Honors Residential College Expansion
Last fall, Baylor announced the launch of Give Light — a $1.1 billion fundraising campaign to support Illuminate, the University’s strategic plan. Among the campaign’s capital priorities is a $50 million renovation/expansion of Memorial and Alexander halls, home to Baylor’s Honors Residential College.
The project includes a complete renovation of Memorial (opened in 1930) and Alexander (opened in 1941), along the same lines of the updates that many of Baylor’s other traditional residence halls have experienced since 2013. The biggest part of the project will be an expanded central location for Honors College faculty and staff, who are currently scattered across campus in Morrison Hall, the Baylor Sciences Building, Brooks Residential College, Brooks Flats and other locations.
The new space, designed to fit with the existing buildings’ classical look, will include office suites, classrooms, study spaces and more, all aimed at better serving students and faculty. Among the benefits: Increased student-faculty interaction allowing for enhanced mentoring relationships, and increased interaction among faculty of diverse disciplines leading to strengthened collaboration on research and other projects.
“We’ve had an emphasis in the Honors College from the very start on integration, so our faculty integrate their scholarship with their teaching,” said outgoing Honors College Dean Thomas Hibbs, who was recently named president at the University of Dallas. “We offer opportunities for students to integrate the life of study with the life of faith and the life of service.

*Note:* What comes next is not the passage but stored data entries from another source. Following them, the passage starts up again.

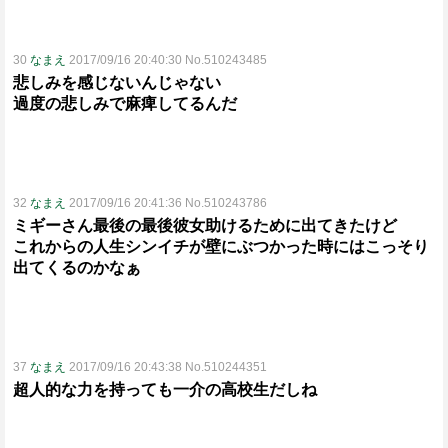
30
なまえ
2017/09/16 20:40:30 No.510243485
悲しみを感じないんじゃない
過度の悲しみで麻痺してるんだ
32
なまえ
2017/09/16 20:41:36 No.510243786
ミギーさん最後の最後彼女助けるために出てきたけど
これからの人生シンイチが壁にぶつかった時にはこっそり
出てくるのかなぁ
37
なまえ
2017/09/16 20:43:38 No.510244351
超人的な力を持っても一介の高校生だしね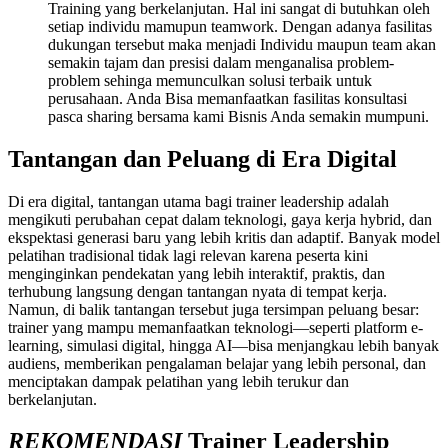
Training yang berkelanjutan. Hal ini sangat di butuhkan oleh
setiap individu mamupun teamwork. Dengan adanya fasilitas
dukungan tersebut maka menjadi Individu maupun team akan
semakin tajam dan presisi dalam menganalisa problem-
problem sehinga memunculkan solusi terbaik untuk
perusahaan. Anda Bisa memanfaatkan fasilitas konsultasi
pasca sharing bersama kami
Bisnis Anda semakin mumpuni.
Tantangan dan Peluang di Era Digital
Di era digital, tantangan utama bagi trainer leadership adalah
mengikuti perubahan cepat dalam teknologi, gaya kerja hybrid, dan
ekspektasi generasi baru yang lebih kritis dan adaptif. Banyak model
pelatihan tradisional tidak lagi relevan karena peserta kini
menginginkan pendekatan yang lebih interaktif, praktis, dan
terhubung langsung dengan tantangan nyata di tempat kerja.
Namun, di balik tantangan tersebut juga tersimpan peluang besar:
trainer yang mampu memanfaatkan teknologi—seperti platform e-
learning, simulasi digital, hingga AI—bisa menjangkau lebih banyak
audiens, memberikan pengalaman belajar yang lebih personal, dan
menciptakan dampak pelatihan yang lebih terukur dan
berkelanjutan.
REKOMENDASI
Trainer Leadership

“Having a place where we do all those things and where we’re spending a lot of time together increases the likelihood of the integration. Faculty are more likely to encounter students, see them reading or writing papers, and get interested in what they’re doing. Faculty are more likely to collaborate across disciplinary divides if they’re down the hall from one another, rather than being across the campus and rarely seeing one another. ... If you have a number of activities occurring in one place, particularly activities that help students raise their sense of what’s possible, then the repetitious awareness of, say, international fellowships and distinguished scholarships makes it much more likely that students will actively pursue these opportunities.”
The new space will be created in two ways. Most notably, it will come by building up from the current dining hall that sits between Alexander and Memorial, adding floors above to create additional square footage. The renovation process will also make available some spaces (like Alexander’s basement and Memorial’s fourth floor) that have become unusable over the years, bringing them back online to serve current and future students.
One bonus of the plan: Memorial Chapel, which was renovated a decade ago (thanks to generous support from the Getterman and Robbins families) with beautiful stained glass and hardwood floors and pews, will now be far more accessible to students via the new central shared space created between the two buildings.
“I’m excited about the people proximity that this creates,” Hibbs said. “So many really good things happen if you just put good people in the same spot, and they bump into one another and talk about things, and ideas come.
“I think for faculty, for collaborative research projects, for ideas about new courses, for chance conversations of a faculty member seeing a student come out of another faculty member’s office and saying, ‘Hey, that student’s really terrific in my class. Can you tell me more about her and what she’s thinking about doing?’ And then the faculty start to develop ideas about how to mentor the students better. Or, ‘That student seems to be really struggling. What’s going on in your class? How can we make sure that he stays at Baylor and continues to flourish in the Honors College?’ I think the people proximity, especially of the faculty and staff, in one spot, and then the benefits growing outward from that for students, is the thing that excites me the most.
“And the opportunity for us to do something big and bold in the historic center of campus — we are really grateful for the opportunity to do this in that part of Baylor’s historic campus.”
With plans sketched out, the next step is fundraising. Once that is complete, plans will be made to take Memorial/Alexander offline for a year so the renovation and construction can begin, with the goal of completing the project within a single school year so that students can begin benefitting from the new space.